■ **Instructions to follow**
Every line in the following data that has "Skip" counts toward the total; state that total alone.

■ **Data provided**
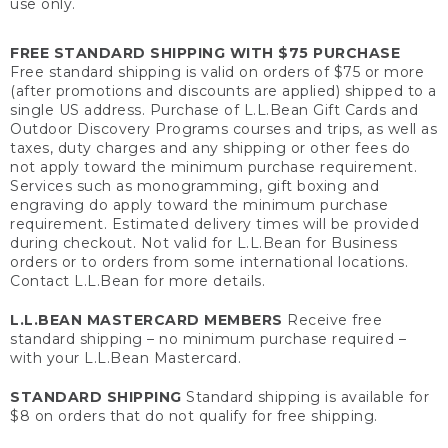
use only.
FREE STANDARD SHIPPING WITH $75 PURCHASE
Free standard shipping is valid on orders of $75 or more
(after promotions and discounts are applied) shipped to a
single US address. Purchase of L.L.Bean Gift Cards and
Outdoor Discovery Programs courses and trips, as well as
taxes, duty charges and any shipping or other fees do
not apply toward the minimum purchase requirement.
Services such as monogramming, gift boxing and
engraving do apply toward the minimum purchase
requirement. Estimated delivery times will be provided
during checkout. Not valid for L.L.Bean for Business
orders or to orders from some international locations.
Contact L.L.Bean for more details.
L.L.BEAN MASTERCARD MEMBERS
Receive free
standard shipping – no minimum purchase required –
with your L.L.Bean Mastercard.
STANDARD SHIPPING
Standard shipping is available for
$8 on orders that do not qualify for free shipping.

* * *

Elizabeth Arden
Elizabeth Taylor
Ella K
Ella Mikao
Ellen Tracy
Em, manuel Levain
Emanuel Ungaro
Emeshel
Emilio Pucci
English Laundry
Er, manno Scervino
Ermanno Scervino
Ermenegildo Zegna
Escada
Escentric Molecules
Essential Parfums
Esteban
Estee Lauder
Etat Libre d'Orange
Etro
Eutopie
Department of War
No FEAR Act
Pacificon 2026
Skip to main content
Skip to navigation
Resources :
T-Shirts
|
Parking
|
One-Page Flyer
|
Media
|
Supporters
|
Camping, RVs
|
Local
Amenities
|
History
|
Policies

■ **Answer section**
2